Are you ready to buy your first property? It is essential to be financially prepared in advance, especially in a seller's market, because customers who are not could potentially lose a very good opportunity to buy.

Today there are several free online tools that will enable you to properly calculate your borrowing capacity. Take the example of Nesto’s tool, which in seconds gives you an approximation of the amount you can borrow. You’ll get a clear idea of what type of property you should be looking for.

 

size of house

 

This is the first step when the time comes to make an offer to purchase since a pre-approval letter will quickly be required. Pre-approval gives you more confidence during the purchase offer; it also serves to lock in an interest rate for 120 days and is used in particular to strengthen your offer and to move more quickly to a final approval. Delays are often long, so be prepared!

In principle, a good rule to follow is the 33% debt ratio. A household should not spend more than 33% of its monthly income on debt repayment. The maximum borrowing capacity usually revolves around this ratio, leaving you with 67% of your income as a budget for other expenses.

 

Income

 

Income is definitely the first point to consider when talking about borrowing capacity:

What is your gross annual income, before taxes?

Are you buying alone or as a couple?

Do you have more than one source of income?

These are the first questions you should ask yourself since they are the ones you can answer quite quickly.




Financial commitments

 

Take the time to properly assess your monthly expenses and prepare a personal budget. It is essential for these to be clearly defined since it is a very important parameter in the evaluation of borrowing capacity.

What are your fixed expense amounts? (Car, education/children, insurance, internet/cell, taxes, etc.) These amounts are typically the same from month to month.

What are your variable expense amounts? (Groceries, hydro, gas, etc.)

What are your monthly debts? (Credit cards, credit line, mortgage, etc.)

 

Down payment

 

canadian-money

 

Have you put some money aside for your future purchase?

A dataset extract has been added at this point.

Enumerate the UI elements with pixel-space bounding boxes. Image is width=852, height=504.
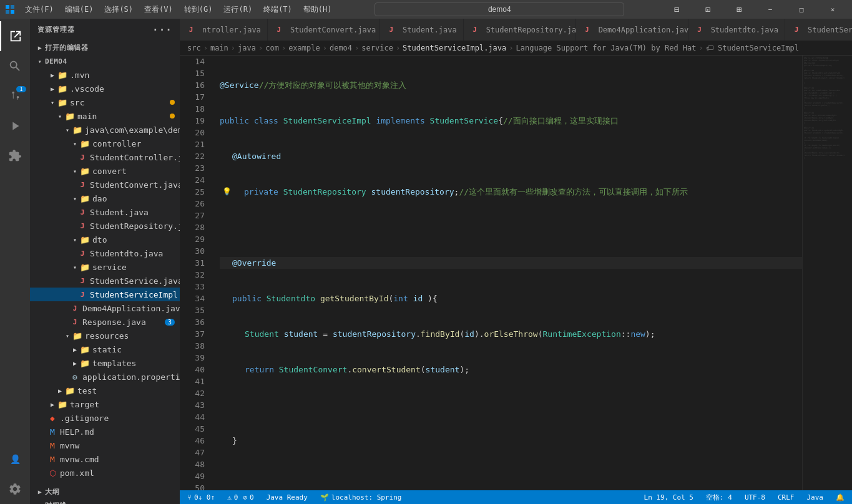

If so, how much? This amount will have a direct impact on the value of the property you’re considering buying. The minimum amount required is 5% of the purchase price, but any amount less than 20% will be subject to CMHC insurance.

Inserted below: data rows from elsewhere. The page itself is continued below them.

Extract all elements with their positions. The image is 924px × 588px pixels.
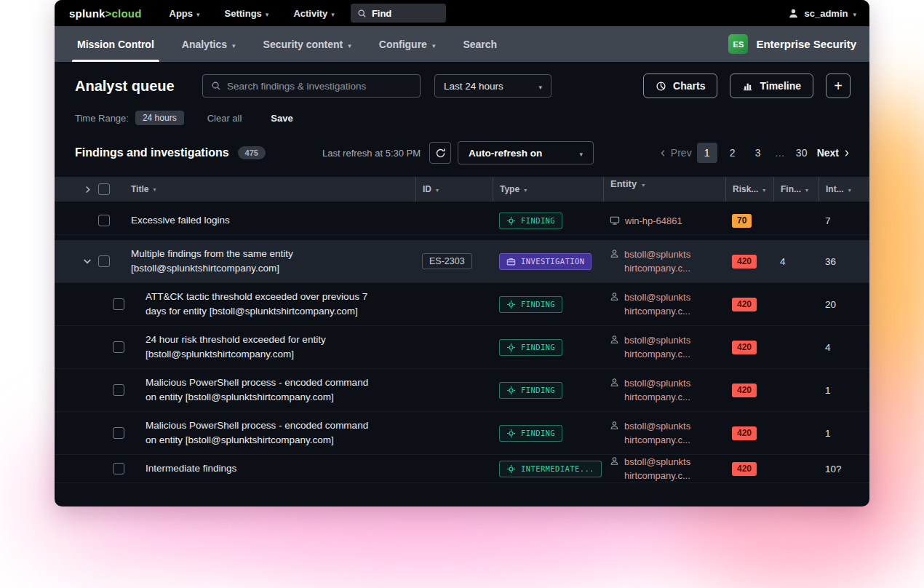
header-type[interactable]: Type [493, 177, 603, 202]
settings-menu[interactable]: Settings [225, 8, 269, 19]
findings-count-badge: 475 [238, 146, 266, 159]
row-intermediate-count: 10? [819, 464, 869, 474]
row-entity[interactable]: win-hp-64861 [625, 214, 682, 228]
findings-search-input[interactable]: Search findings & investigations [202, 74, 421, 98]
time-range-chip[interactable]: 24 hours [135, 111, 184, 125]
tab-search[interactable]: Search [449, 26, 511, 62]
expand-all-icon[interactable] [83, 185, 92, 194]
row-checkbox-col [113, 384, 139, 396]
tab-configure[interactable]: Configure [365, 26, 450, 62]
time-range-value: Last 24 hours [444, 81, 503, 92]
row-id-chip: ES-2303 [422, 253, 472, 269]
findings-table-body: Excessive failed logins FINDING win-hp-6… [55, 207, 869, 483]
row-intermediate-count: 7 [819, 215, 869, 226]
table-row[interactable]: Malicious PowerShell process - encoded c… [55, 412, 869, 455]
type-label: FINDING [521, 216, 555, 225]
row-entity[interactable]: bstoll@splunktshirtcompany.c... [624, 455, 690, 482]
row-entity[interactable]: bstoll@splunktshirtcompany.c... [624, 376, 690, 404]
activity-menu[interactable]: Activity [293, 8, 335, 19]
main-content: Analyst queue Search findings & investig… [55, 62, 869, 506]
row-title[interactable]: ATT&CK tactic threshold exceeded over pr… [139, 283, 415, 325]
auto-refresh-select[interactable]: Auto-refresh on [458, 141, 594, 164]
header-findings[interactable]: Fin... [773, 177, 819, 202]
page-button-30[interactable]: 30 [792, 143, 812, 163]
tab-analytics[interactable]: Analytics [168, 26, 250, 62]
app-window: splunk>cloud Apps Settings Activity Find… [55, 0, 869, 506]
charts-button[interactable]: Charts [643, 74, 717, 98]
header-title[interactable]: Title [124, 177, 415, 202]
row-checkbox[interactable] [98, 215, 110, 226]
prev-page-button[interactable]: Prev [659, 147, 692, 159]
splunk-topbar: splunk>cloud Apps Settings Activity Find… [55, 0, 869, 26]
table-row[interactable]: Intermediate findings INTERMEDIATE... bs… [55, 455, 869, 483]
row-title[interactable]: Malicious PowerShell process - encoded c… [139, 369, 415, 411]
row-risk-col: 420 [725, 297, 773, 311]
user-menu[interactable]: sc_admin [788, 8, 856, 19]
risk-score-badge: 70 [732, 214, 752, 228]
row-entity[interactable]: bstoll@splunktshirtcompany.c... [624, 333, 690, 361]
refresh-button[interactable] [429, 142, 451, 164]
row-checkbox[interactable] [113, 298, 124, 310]
row-type-col: FINDING [493, 296, 603, 313]
row-title[interactable]: Intermediate findings [139, 455, 415, 482]
tab-mission-control[interactable]: Mission Control [63, 26, 168, 62]
select-all-checkbox[interactable] [98, 183, 110, 195]
logo-gt-text: > [105, 7, 112, 20]
row-title[interactable]: Malicious PowerShell process - encoded c… [139, 412, 415, 454]
table-row[interactable]: Excessive failed logins FINDING win-hp-6… [55, 207, 869, 235]
header-entity[interactable]: Entity [603, 177, 725, 202]
search-icon [357, 9, 367, 18]
row-checkbox[interactable] [113, 427, 124, 439]
tab-security-content[interactable]: Security content [250, 26, 365, 62]
row-type-badge: INVESTIGATION [499, 253, 592, 270]
row-type-badge: INTERMEDIATE... [499, 461, 602, 477]
splunk-cloud-logo: splunk>cloud [69, 7, 142, 20]
add-button[interactable]: + [826, 74, 851, 98]
row-title[interactable]: 24 hour risk threshold exceeded for enti… [139, 326, 415, 368]
page-button-1[interactable]: 1 [697, 143, 717, 163]
row-expand-col [76, 342, 113, 352]
sort-caret-icon [642, 177, 645, 192]
table-row[interactable]: 24 hour risk threshold exceeded for enti… [55, 326, 869, 369]
topbar-right: sc_admin [788, 8, 856, 19]
apps-menu[interactable]: Apps [170, 8, 200, 19]
type-label: FINDING [521, 429, 555, 437]
page-button-2[interactable]: 2 [722, 143, 743, 163]
row-intermediate-count: 4 [819, 342, 869, 353]
row-checkbox[interactable] [113, 384, 124, 396]
save-button[interactable]: Save [271, 113, 292, 124]
sort-caret-icon [805, 184, 808, 194]
row-type-col: INTERMEDIATE... [493, 461, 603, 477]
entity-icon [610, 456, 619, 466]
timeline-button[interactable]: Timeline [730, 74, 813, 98]
header-risk[interactable]: Risk... [725, 177, 773, 202]
time-range-select[interactable]: Last 24 hours [434, 74, 551, 98]
type-icon [506, 257, 516, 266]
row-entity[interactable]: bstoll@splunktshirtcompany.c... [624, 419, 690, 447]
header-risk-label: Risk... [733, 184, 758, 194]
row-checkbox[interactable] [113, 463, 124, 474]
table-row[interactable]: ATT&CK tactic threshold exceeded over pr… [55, 283, 869, 326]
page-button-3[interactable]: 3 [748, 143, 768, 163]
row-entity[interactable]: bstoll@splunktshirtcompany.c... [624, 290, 690, 318]
find-search-input[interactable]: Find [351, 4, 446, 23]
chevron-down-icon [432, 39, 436, 50]
header-id[interactable]: ID [415, 177, 493, 202]
table-row[interactable]: Multiple findings from the same entity[b… [55, 240, 869, 283]
app-nav: Mission Control Analytics Security conte… [55, 26, 869, 62]
row-title[interactable]: Excessive failed logins [124, 207, 415, 234]
row-checkbox[interactable] [113, 341, 124, 353]
row-title[interactable]: Multiple findings from the same entity[b… [124, 240, 415, 282]
type-icon [506, 216, 516, 226]
clear-all-button[interactable]: Clear all [207, 113, 242, 124]
header-intermediate[interactable]: Int... [819, 177, 869, 202]
next-page-button[interactable]: Next [817, 147, 851, 159]
table-row[interactable]: Malicious PowerShell process - encoded c… [55, 369, 869, 412]
row-expander-icon[interactable] [82, 256, 92, 266]
row-risk-col: 420 [725, 383, 773, 397]
row-entity[interactable]: bstoll@splunktshirtcompany.c... [624, 247, 690, 275]
row-checkbox[interactable] [98, 255, 110, 267]
chevron-down-icon [266, 8, 269, 19]
row-expand-col [76, 428, 113, 438]
row-expand-col [76, 256, 98, 266]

If the price is more than $500,000, a down payment of 5% is required for the first $500,000 and then 10% for any amount beyond that.

The down payment does not directly influence your borrowing capacity, but the larger your down payment, the less you will need to borrow.

 

Property costs

 

Don’t forget to consider additional expenses related to the property, which include school and municipal taxes, heating costs, condominium fees and others. Always keep a small reserve fund in case you have unexpected work to do.

For the City of Montreal, see here for more information.

 Finally, do not neglect to carefully plan your expenses related to the purchase: notary fees, welcome taxes, moving costs, etc.

 

Crisis simulation

 

Since 2018, banks have been obliged to calculate a customer's borrowing capacity by making an assessment at a higher interest rate, called the "stress test", in consideration of a possible increase in the cost of borrowing, even if the down payment is 20% or more.

 

As of June 1, 2021, the prevailing rate is 5.25%, so even if the current borrowing rate hovers around 2-3%, the valuation will be made at 5.25% to manage the impact on the customer's ability to sustain monthly payments.

According to the BMO for example, “If your lender offers a rate of 2.99%, you will have to use the qualifying rate of 5.25% to fulfil the stress test. If it offers a rate of 3.49%, you will need to qualify using a rate of 5.49%.”

 

Before shopping for your dream home, remember to check what you can afford. Do your research!